THE FLY-WHEEL.

546. One of the best means of storing energy is by setting a heavy body in rapid motion. This has already been referred to in the case of the cannon-ball. In order to render this method practically available for the purposes of machinery, the heavy body we use is a fly-wheel, and the rapid motion imparted to it is that of rotation about its axis. A very large amount of energy can by this means be stored in a manageable form.

547. We shall illustrate the principle by the apparatus of [Fig. 72]. This represents an iron fly-wheel b: its diameter is 18", and its weight is 26 lbs.; the fly is carried upon a shaft (a) of wrought iron ¾" in diameter. We shall store up a quantity of energy in this wheel, by setting it in rapid motion, and then we shall see how we can recover from it the energy we have imparted.

548. A rope is coiled around the shaft; by pulling this rope the wheel is made to turn round: thus the rope is the medium by which my energy shall be imparted to the wheel. To measure the operation accurately, I attach the rope to the hook of the spring balance ([Fig. 9]); and by taking the ring of the balance in my hand, I learn from the index the amount of the force I am exerting. I find that when I walk backwards as quickly as is convenient, pulling the rope all the time, the scale shows a tension of about 50 lbs. To set the wheel rapidly in motion, I pull about 20' of rope from the axle, so that I have imparted to the wheel somewhere about 50 × 20 = 1,000 units of energy. The rope is fastened to the shaft, so that, after it has been all unwound, the wheel now rapidly rotating winds it in. By measuring the time in which the wheel made a certain number of coils of the rope around the shaft, I find that it makes about 600 revolutions per minute.

Fig. 72.

549. Let us see how the stored-up energy can be exhibited. A piece of pine 24" × 1" × 1" of which both ends are supported, requires a force of 300 lbs. applied to its centre to produce fracture ([See p. 190]). I arrange such a piece of pine near the wheel. As the shaft is winding in the rope, a tremendous chuck would be given to anything which tried to stop the motion. If I tied the end of the rope to the piece of pine, the chuck would break the rope; therefore I have fastened one end of a 10' length of chain to the rope, and the other has been tied round the middle of the wooden bar. The wheel first winds in the rope, then the chain takes a few turns before it tightens, and crack goes the rod of pine. The wheel had no choice; it must either stop or break the rod: but nature forbids it to be stopped, unless by a great force, which the rod was not strong enough to apply. Here I never exerted a force greater than 50 lbs. in setting the wheel in motion. The wheel stored up and modified my energy so as to produce a force of 300 lbs., which had, however, only to be exerted over a very small distance.

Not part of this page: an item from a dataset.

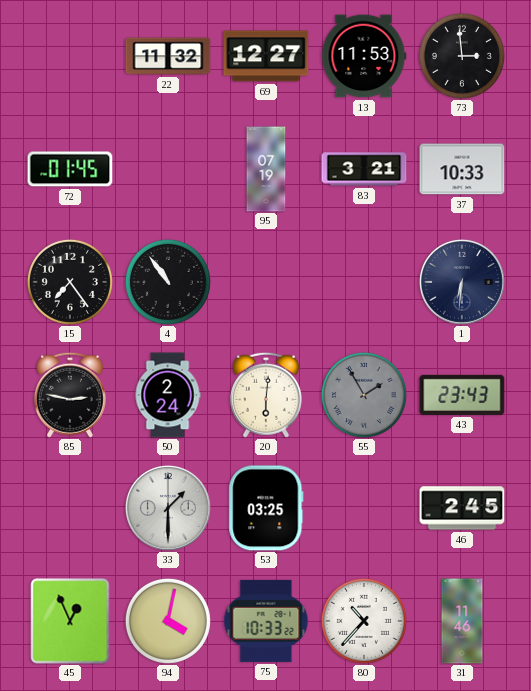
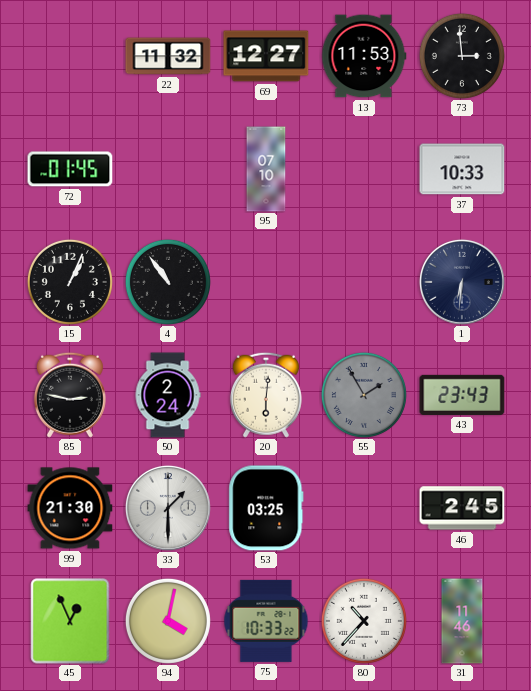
95: 07:19 -> 07:10
83: 3:21 -> none
15: 7:24 -> 1:04
99: none -> 21:30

550. But we may show the experiment in another way, which is that represented in the [figure (72)]. We see the chain is there attached to two 56 lb. weights. The mode of proceeding is that already described. The rope is first wound round the shaft, then by pulling the rope the wheel is made to revolve; the wheel then begins to wind in the rope again, and when the chain tightens the two 56 lbs. are raised up to a height of 3 or 4 feet. Here, again, the energy has been stored and recovered. But though the fly-wheel will thus preserve energy, it does so at some cost: the store is continually being frittered away by friction and the resistance of the air; in fact, the energy would altogether disappear in a little time, and the wheel would come to rest; it is therefore economical to make the wheel yield up what it has received as soon as possible.

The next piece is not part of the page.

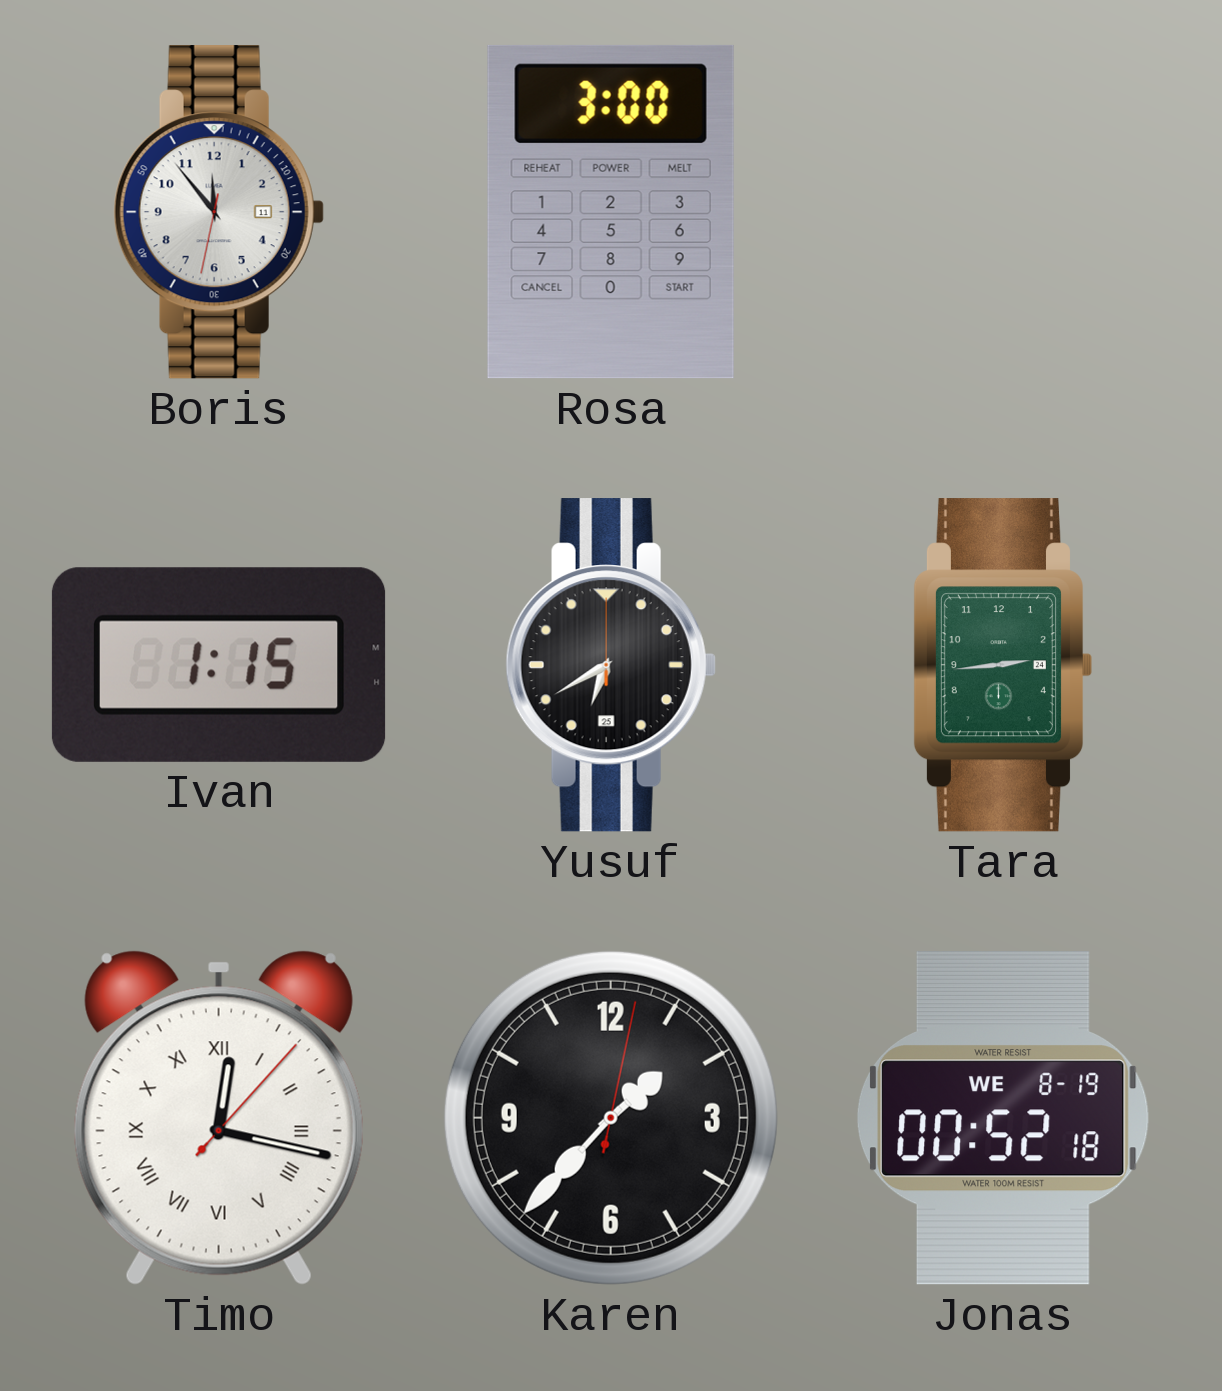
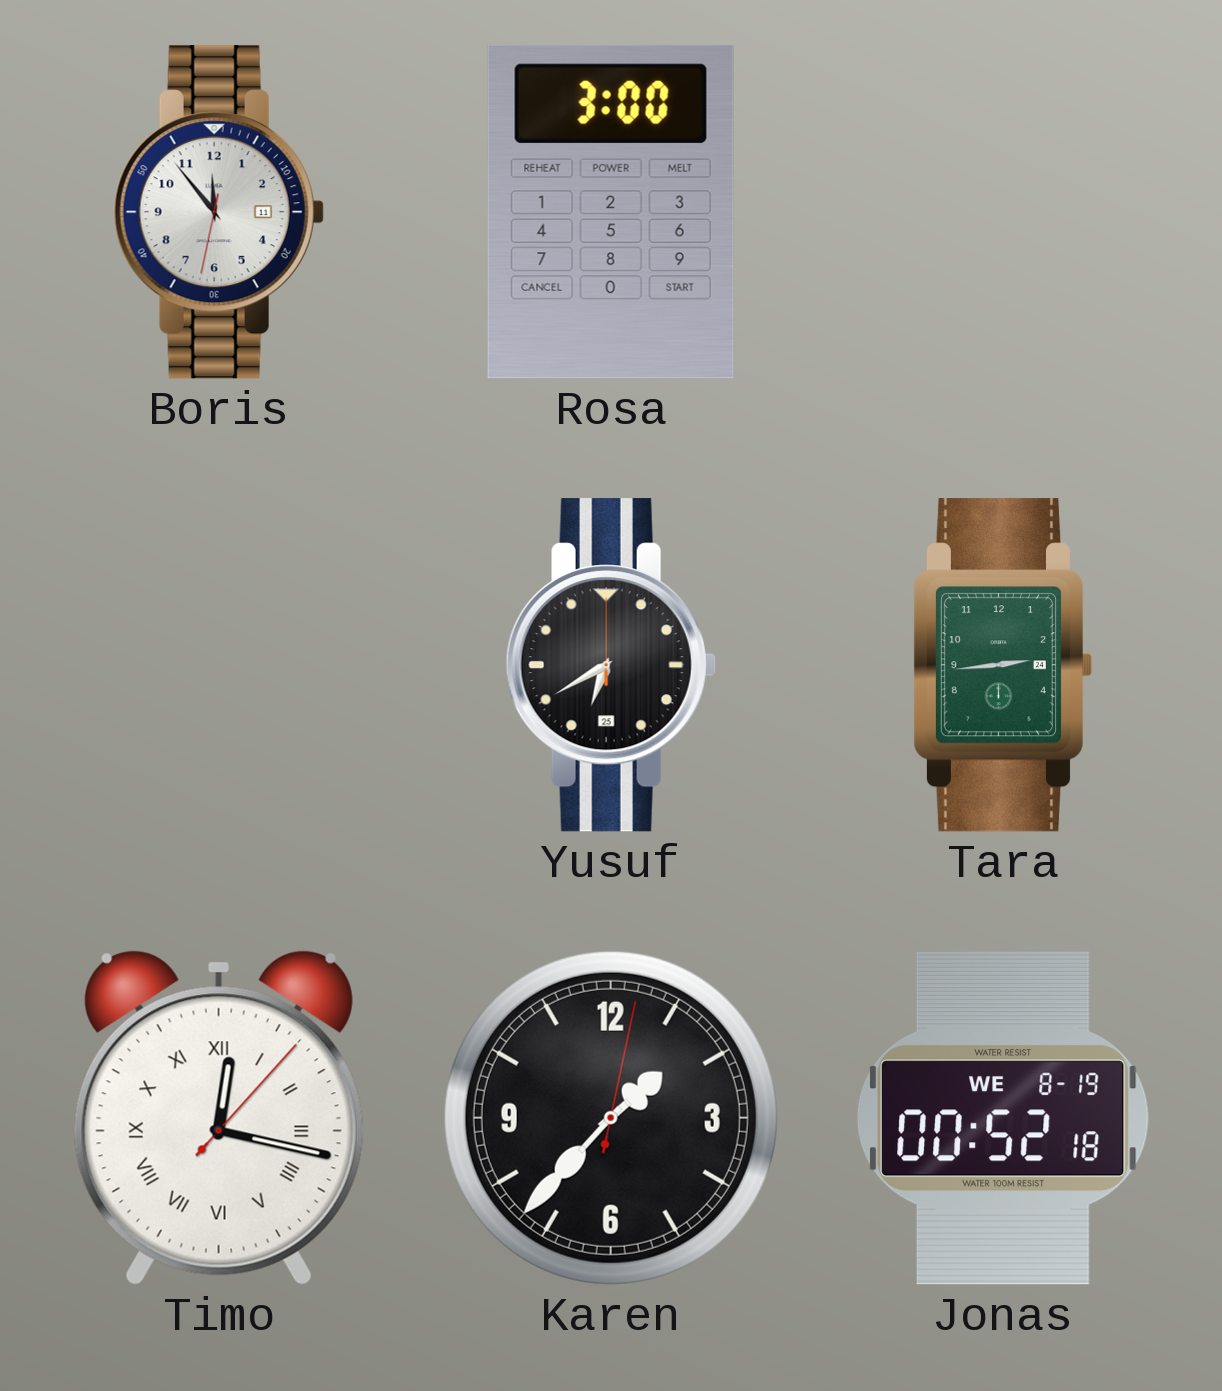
Ivan: 1:15 -> none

551. These principles are illustrated by the function of the fly-wheel in a steam-engine. The pressure of the steam upon the piston varies according to the different parts of the stroke: and the fly-wheel obviates the inconvenience which would arise from such irregularity. Its great inertia makes its velocity but little augmented by the exuberant action of the piston when the pressure is greatest, while it also sustains the motion when the piston is giving no assistance. The fly-wheel is a vast reservoir into which the engine pours its energy, sudden floods alternating with droughts; but these succeed each other so rapidly, and the area of the reservoir is so vast, that its level remains sensibly uniform, and the supplies sent out to the consumers are regular and unvaried. The consumers of the energy stored in the fly-wheel of an engine are the machines in the mill; they are supplied by shafts which traverse the building, conveying, by their rotation, the energy originally condensed within the coal from which combustion has set it free.